Required work
An exact copy, beginning at the line containing "Binnen 4-8 weken vonden gebruikers een" and ending at the final line of the records that follow, is the answer; it has no pictures and no other text.
#### Available records
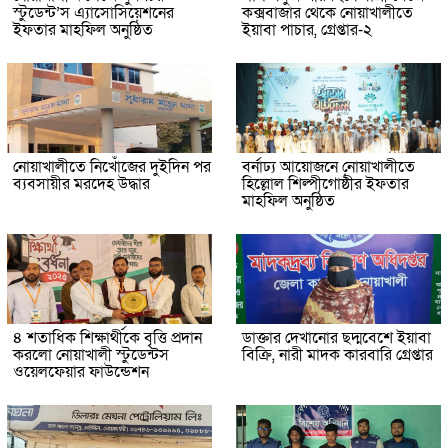
স্টুডেন্ট’স এ্যাসোসিয়েশনের
কক্সবাজার থেকে নোয়াখালীতে
ইফতার মাহফিল অনুষ্ঠিত
ইয়াবা পাচার, গ্রেপ্তার-২
নোয়াখালীতে নিখোঁজের দুইদিন পর
বর্নাঢ্য আয়োজনে নোয়াখালীতে
ব্যবসায়ীর মরদেহ উদ্ধার
হিল্লোল শিল্পীগোষ্ঠীর ইফতার
মাহফিল অনুষ্ঠিত
৪ শতাধিক শিক্ষার্থীকে বৃত্তি প্রদান
ডাক্তার দেখানোর ছদ্মবেশে ইয়াবা
করলো নোয়াখালী স্টুডেন্টস
বিক্রি, নারী মাদক কারবারি গ্রেপ্তার
ওয়েলফেয়ার ফাউন্ডেশন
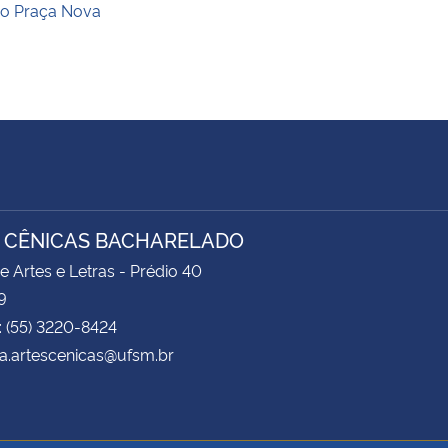
o Praça Nova
 CÊNICAS BACHARELADO
e Artes e Letras - Prédio 40
9
: (55) 3220-8424
a.artescenicas@ufsm.br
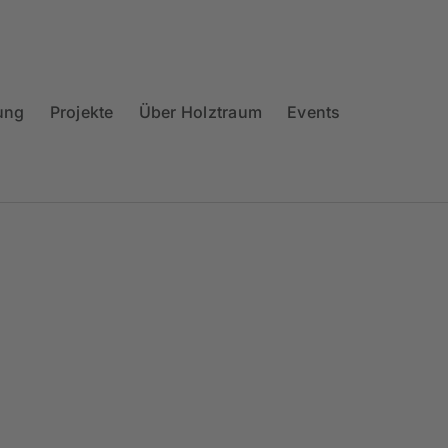
ung
Projekte
Über Holztraum
Events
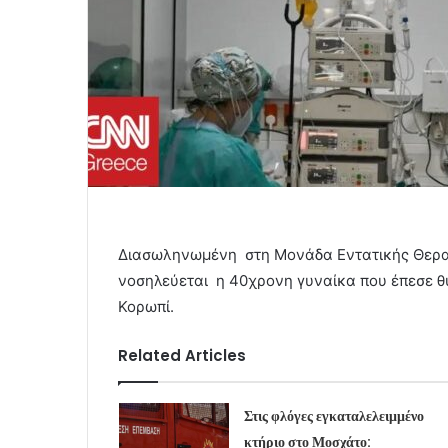
Διασωληνωμένη στη Μονάδα Εντατικής Θεραπ
νοσηλεύεται η 40χρονη γυναίκα που έπεσε 
Κορωπί.
Related Articles
Στις φλόγες εγκαταλελειμμένο
κτήριο στο Μοσχάτο:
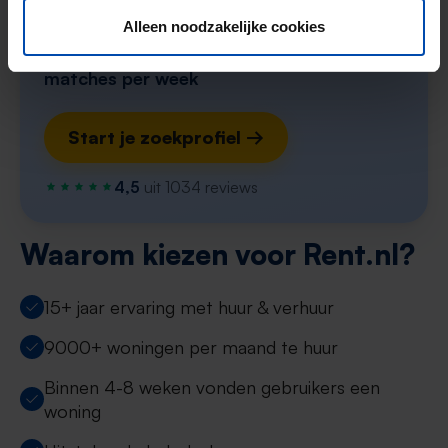
e-mail, vaak binnen een minuut na publicatie.
Alleen noodzakelijke cookies
Zoekers met dit profiel ontvangen ~3
matches per week
Start je zoekprofiel →
4,5
uit 1034 reviews
Waarom kiezen voor Rent.nl?
15+ jaar ervaring met huur & verhuur
9000+ woningen per maand te huur
Binnen 4-8 weken vonden gebruikers een
woning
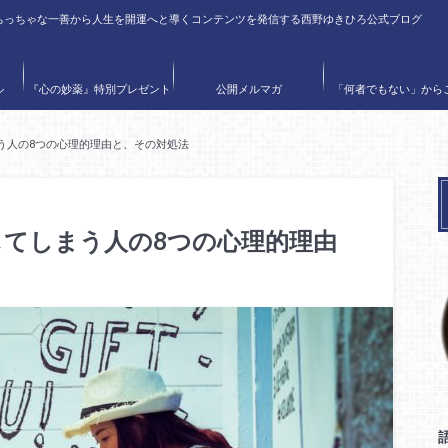
ちっちゃな一善から人生を開運へと導くコンテンツを発信する西野ゆきひろ公式ブログ
ル
『心の妙薬』特別プレゼント
公開メルマガ
「何者でもない」から
〝何者にでもなれる
う人の8つの心理的理由と、その対処法
てしまう人の8つの心理的理由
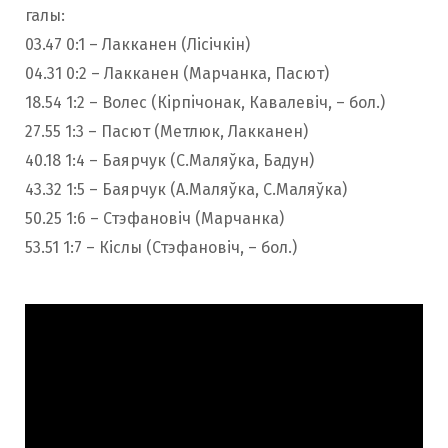
галы:
03.47 0:1 – Лакканен (Лісічкін)
04.31 0:2 – Лакканен (Марчанка, Пасют)
18.54 1:2 – Волес (Кiрпiчонак, Кавалевіч, – бол.)
27.55 1:3 – Пасют (Метлюк, Лакканен)
40.18 1:4 – Баярчук (С.Маляўка, Бадун)
43.32 1:5 – Баярчук (А.Маляўка, С.Маляўка)
50.25 1:6 – Стэфановіч (Марчанка)
53.51 1:7 – Кіслы (Стэфановіч, – бол.)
########
Response
Binnen 4-8 weken vonden gebruikers een
woning
ちっちゃな一善から人生を開運へと導くコンテンツを発信する西野ゆきひろ公式ブログ
ル
『心の妙薬』特別プレゼント
公開メルマガ
「何者でもない」から
〝何者にでもなれる
う人の8つの心理的理由と、その対処法
てしまう人の8つの心理的理由
галы:
03.47 0:1 – Лакканен (Лісічкін)
04.31 0:2 – Лакканен (Марчанка, Пасют)
18.54 1:2 – Волес (Кiрпiчонак, Кавалевіч, – бол.)
27.55 1:3 – Пасют (Метлюк, Лакканен)
40.18 1:4 – Баярчук (С.Маляўка, Бадун)
43.32 1:5 – Баярчук (А.Маляўка, С.Маляўка)
50.25 1:6 – Стэфановіч (Марчанка)
53.51 1:7 – Кіслы (Стэфановіч, – бол.)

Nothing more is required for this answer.